Ils sont originaires principalement du Sénégal, de la Gambie, de République de Guinée et du Mali et ont été débarqués à la Base navale Amiral Faye Gassama durant le mois d’octobre 2023. (Le Soleil, 30/10/2023)


10 millions d’emplois décents par an

Dans la lignée du rapport de Salla GUEYE et Ndèye Fatou Diéry DIAGNE, des réflexions sur l’accélération de la création, année après année, de 10 millions d’emplois décents en Afrique. Ceci grâce à la réalisation de milliers de partenariats gagnant-gagnant de PME industrielles africaines avec leurs homologues européens et à l’industrialisation manufacturière moderne de l’Afrique qui s’ensuit. Une industrialisation réalisable et abordable facilitée par le dividende démographique instruite de l’Afrique et son abondance d’énergies renouvelables. Une industrialisation moderne qui empêche des milliers de jeunes Africains de risquer leur vie à bord d’embarcations de fortune à la recherche d’une vie meilleure en Europe.

Des réflexions: un résumé

  • La cause profonde de la migration irrégulière et son remède. Seule l’industrialisation manufacturière de pointe de l’Afrique est capable d’y créer chaque année des dizaines de milliers d’emplois formels et d’éviter les migrations forcées. Dès la mise en place du premier pilier de la lutte contre la migration irrégulière “la prévention” (la création d’emplois), l’émigration sera réduite à une migration légale et normale. Plus besoin de programmes coûteux d’autres piliers.
  • Résultats mitigés des projets et programmes anti-migratoires actuels. L’accent mis sur le financement, sur une multitude de programmes anti-migratoires détourne l’attention de ce qui compte vraiment: “La création de milliers de partenariats gagnant-gagnant des PME industrielles africaines à l’international et la création de millions d’emplois décents qui en suivent”
  • Ce qui compte vraiment. Le changement des mentalités du grand public (citoyens et entrepreneurs)! En Europe les politiques doivent éliminer la croyance profondément enracinée selon laquelle l’Afrique ne serait pas prête pour une industrialisation moderne. En Afrique les politiques doivent rendre conscient des milliers de PME pourquoi et comment réussir des partenariats gagnant-gagnant à l’international.
  • L’industrialisation de l’Afrique. Les atouts de l’Afrique. Son dividende démographique instruit et motivé pour réussir, ses abondantes énergies renouvelables (37% de la capacité mondiale de production d’hydrogène vert), ses matières premières climato-stratégiques, ses démocraties émergeantes, son plus grand marché de libre-échange au monde 
  • Lindustrialisation de l’Afrique en quatre phases:
  1. Le changement guidé des mentalités “grand public” (en Europe et en Afrique) ;
  2.  Plusieurs des centaines de PME industrielles “bien établies” africaines (ne pas des start-up) prennent l’initiative de solliciter des partenariats avec des homologues européens ;
  3.  Le développement de nouveaux produits fabriqués en Afrique ;
  4.  Les investissements directs étrangers par les  géants multinationaux.
  • Lindustrialisation inclusive, durable, résiliente de l’Afrique évite que d’ici 2044 un tiers de la jeunesse mondiale, à 14 km de l’Europe, risque sa vie dans l’émigration clandestine.

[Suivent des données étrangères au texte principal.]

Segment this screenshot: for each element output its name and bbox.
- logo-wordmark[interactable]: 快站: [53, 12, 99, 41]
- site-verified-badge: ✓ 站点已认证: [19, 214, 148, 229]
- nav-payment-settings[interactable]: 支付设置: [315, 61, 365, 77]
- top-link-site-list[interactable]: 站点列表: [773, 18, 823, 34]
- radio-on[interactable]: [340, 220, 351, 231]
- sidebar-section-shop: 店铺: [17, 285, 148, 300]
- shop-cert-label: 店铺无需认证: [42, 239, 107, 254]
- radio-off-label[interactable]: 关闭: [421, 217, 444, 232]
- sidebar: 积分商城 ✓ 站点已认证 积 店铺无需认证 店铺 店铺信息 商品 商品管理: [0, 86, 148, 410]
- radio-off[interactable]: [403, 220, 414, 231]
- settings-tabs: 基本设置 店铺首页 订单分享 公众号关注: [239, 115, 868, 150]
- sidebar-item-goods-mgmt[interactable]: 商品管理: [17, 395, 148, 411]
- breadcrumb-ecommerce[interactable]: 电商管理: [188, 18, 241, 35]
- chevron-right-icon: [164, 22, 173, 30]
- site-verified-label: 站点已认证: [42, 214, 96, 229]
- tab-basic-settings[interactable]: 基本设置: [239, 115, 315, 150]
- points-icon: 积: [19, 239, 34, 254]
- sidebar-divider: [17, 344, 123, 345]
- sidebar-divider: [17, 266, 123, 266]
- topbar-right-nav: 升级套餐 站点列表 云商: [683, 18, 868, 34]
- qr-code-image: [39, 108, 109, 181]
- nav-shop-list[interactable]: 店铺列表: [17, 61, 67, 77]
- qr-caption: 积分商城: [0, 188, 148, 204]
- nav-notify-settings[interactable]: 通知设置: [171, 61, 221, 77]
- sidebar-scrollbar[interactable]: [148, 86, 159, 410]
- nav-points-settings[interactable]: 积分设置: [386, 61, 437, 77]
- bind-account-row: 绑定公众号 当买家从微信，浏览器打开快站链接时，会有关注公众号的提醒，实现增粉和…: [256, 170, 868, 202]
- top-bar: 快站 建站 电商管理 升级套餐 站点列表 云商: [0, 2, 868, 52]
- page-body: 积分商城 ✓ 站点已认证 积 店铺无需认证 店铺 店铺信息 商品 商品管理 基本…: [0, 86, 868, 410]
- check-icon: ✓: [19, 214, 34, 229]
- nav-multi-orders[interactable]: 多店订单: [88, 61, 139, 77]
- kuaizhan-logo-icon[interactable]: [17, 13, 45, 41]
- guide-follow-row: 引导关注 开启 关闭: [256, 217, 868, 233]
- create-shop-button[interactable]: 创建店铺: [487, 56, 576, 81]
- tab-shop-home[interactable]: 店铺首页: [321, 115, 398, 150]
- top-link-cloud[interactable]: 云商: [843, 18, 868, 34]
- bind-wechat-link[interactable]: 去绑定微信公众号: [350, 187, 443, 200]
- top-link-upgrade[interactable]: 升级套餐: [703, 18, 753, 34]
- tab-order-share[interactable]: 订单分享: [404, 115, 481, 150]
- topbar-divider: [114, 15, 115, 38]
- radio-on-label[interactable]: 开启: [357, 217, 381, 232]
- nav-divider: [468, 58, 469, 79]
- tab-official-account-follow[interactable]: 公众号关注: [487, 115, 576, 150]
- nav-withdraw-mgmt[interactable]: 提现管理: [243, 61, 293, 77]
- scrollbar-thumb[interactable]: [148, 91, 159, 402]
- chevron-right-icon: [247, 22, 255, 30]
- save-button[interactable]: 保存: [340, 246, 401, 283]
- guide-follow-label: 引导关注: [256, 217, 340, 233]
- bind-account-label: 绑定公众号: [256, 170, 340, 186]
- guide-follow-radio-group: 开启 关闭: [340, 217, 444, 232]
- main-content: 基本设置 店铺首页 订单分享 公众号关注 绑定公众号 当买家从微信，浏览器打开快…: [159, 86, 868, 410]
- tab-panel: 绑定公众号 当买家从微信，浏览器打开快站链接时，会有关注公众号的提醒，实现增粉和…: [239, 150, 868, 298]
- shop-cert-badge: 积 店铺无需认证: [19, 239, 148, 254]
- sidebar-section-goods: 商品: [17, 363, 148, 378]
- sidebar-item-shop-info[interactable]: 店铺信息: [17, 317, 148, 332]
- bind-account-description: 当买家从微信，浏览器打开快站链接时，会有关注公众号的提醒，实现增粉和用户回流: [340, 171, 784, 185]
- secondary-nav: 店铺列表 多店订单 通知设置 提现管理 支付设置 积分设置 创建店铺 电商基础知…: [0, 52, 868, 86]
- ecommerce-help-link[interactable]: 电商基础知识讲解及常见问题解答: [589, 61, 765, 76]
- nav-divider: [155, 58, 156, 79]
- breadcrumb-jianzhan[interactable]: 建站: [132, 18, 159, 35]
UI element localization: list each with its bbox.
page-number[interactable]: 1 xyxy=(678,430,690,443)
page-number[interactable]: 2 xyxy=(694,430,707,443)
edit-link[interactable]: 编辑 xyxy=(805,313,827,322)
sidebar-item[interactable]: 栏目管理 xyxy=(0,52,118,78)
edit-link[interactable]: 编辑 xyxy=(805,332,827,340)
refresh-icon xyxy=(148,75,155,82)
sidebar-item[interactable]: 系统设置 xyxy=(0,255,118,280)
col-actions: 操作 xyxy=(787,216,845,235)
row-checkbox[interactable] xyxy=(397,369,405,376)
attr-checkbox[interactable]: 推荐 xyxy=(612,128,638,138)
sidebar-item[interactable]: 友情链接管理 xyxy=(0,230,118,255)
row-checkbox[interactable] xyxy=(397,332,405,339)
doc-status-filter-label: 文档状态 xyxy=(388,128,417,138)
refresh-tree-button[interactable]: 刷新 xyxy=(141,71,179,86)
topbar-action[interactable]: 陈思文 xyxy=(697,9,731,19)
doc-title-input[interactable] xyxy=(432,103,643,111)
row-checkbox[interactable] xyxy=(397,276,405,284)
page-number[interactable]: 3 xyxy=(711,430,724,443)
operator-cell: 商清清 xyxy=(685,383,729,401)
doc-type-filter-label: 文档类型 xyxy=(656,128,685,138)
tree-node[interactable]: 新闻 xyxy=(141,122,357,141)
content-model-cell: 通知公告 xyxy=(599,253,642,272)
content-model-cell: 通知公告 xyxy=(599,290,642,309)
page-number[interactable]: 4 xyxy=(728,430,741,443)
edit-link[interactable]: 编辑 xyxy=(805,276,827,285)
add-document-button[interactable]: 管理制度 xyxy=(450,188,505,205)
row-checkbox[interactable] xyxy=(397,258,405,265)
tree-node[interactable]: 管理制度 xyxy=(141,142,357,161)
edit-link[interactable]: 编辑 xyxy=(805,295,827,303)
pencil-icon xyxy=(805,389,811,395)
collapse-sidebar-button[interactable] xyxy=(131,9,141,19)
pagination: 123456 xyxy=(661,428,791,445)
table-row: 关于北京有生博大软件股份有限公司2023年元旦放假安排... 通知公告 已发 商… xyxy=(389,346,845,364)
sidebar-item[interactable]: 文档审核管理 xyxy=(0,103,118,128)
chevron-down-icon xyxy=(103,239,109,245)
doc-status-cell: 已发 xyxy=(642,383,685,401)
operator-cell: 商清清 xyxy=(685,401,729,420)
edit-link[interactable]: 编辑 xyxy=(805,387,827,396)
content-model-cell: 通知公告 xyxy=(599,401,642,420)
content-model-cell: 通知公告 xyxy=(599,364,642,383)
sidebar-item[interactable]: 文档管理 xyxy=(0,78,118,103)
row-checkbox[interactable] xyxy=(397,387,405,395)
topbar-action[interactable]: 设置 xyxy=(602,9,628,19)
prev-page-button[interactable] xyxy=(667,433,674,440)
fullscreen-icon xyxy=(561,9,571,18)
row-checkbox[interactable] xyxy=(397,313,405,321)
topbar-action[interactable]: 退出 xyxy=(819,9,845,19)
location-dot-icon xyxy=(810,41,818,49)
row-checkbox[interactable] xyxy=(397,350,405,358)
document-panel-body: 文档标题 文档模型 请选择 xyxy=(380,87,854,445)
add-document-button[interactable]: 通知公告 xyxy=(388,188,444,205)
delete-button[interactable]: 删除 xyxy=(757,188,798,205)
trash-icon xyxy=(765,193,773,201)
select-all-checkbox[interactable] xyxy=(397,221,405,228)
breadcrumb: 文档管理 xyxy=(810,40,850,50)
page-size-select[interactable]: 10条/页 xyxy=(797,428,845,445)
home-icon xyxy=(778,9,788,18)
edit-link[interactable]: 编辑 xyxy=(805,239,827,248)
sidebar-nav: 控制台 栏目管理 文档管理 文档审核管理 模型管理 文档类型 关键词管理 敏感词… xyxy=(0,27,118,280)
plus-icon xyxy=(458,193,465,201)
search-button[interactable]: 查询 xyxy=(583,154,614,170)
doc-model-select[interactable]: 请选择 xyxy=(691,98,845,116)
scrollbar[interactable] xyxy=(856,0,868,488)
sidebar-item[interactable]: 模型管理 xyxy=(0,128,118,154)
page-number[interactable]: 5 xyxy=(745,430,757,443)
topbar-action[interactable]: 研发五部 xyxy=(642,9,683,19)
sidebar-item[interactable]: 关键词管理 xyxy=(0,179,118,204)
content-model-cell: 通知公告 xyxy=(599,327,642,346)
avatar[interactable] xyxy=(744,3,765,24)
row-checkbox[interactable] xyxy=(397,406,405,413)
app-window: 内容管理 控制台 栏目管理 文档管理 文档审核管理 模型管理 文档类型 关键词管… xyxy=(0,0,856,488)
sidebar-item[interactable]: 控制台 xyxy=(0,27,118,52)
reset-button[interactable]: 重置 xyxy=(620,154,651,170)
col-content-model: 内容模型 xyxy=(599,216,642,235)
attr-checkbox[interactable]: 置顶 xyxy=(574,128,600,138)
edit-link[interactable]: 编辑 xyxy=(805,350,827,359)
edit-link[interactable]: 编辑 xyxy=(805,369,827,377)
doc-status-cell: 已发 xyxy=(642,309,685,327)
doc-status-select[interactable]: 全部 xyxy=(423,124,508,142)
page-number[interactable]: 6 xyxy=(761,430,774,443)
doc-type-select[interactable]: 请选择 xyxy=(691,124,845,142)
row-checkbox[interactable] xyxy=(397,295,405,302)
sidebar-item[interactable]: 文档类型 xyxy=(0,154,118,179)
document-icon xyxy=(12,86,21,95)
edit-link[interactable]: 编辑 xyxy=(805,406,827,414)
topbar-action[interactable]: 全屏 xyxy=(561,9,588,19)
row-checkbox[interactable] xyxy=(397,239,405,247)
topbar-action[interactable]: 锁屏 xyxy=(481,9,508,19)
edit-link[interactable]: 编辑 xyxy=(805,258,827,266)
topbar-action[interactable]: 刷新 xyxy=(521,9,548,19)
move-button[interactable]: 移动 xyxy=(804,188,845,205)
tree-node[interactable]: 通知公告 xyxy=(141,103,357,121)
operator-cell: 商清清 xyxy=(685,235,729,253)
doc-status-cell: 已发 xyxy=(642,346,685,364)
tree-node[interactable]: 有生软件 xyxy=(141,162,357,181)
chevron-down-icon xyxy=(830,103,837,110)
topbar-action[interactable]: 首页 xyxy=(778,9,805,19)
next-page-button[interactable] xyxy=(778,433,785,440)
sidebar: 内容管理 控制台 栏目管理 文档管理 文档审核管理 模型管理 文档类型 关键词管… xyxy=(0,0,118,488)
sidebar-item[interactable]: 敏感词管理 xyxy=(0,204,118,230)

Des réflexions: plus de détails

La cause profonde de la migration irrégulière et son remède

La stratégie nationale sénégalaise de lutte contre la migration irrégulière repose sur cinq piliers : “la prévention, la gestion des frontières, la répression des trafiquants, l’assistance des migrants et leur réinsertion”

  • La cause profonde. L’asymétrie de prospérité entre voisins africains et européens est le véritable moteur d’un nombre important de jeunes sénégalais à la recherche de plus de perspectives. Limiter le flux de migrants vers l’Europe par le biais de “clôtures et des refoulements” ou “éradiquer les passeurs” n’élimine pas la cause profonde des inégalités. Dès la mise en place du premier pilier “prévention” (la création d’emplois décents pour les 130 000 jeunes qui entrent chaque année sur le marché du travail au Sénégal), l’émigration clandestine sera réduite à une migration légale, normale, gérable, vérifiable... et même souhaitable. Plus besoin de programmes coûteux des quatre autres piliers.
  • Le remède. Seule la transformation locale des matières premières africaines en produits compétitifs, c’est-à-dire l’industrialisation manufacturière de pointe, la participation des entreprises africaines aux chaînes de valeur industrielles internationales et les services associés sont capables de créer chaque année des millions d’emplois formels et d’éviter les migrations forcées.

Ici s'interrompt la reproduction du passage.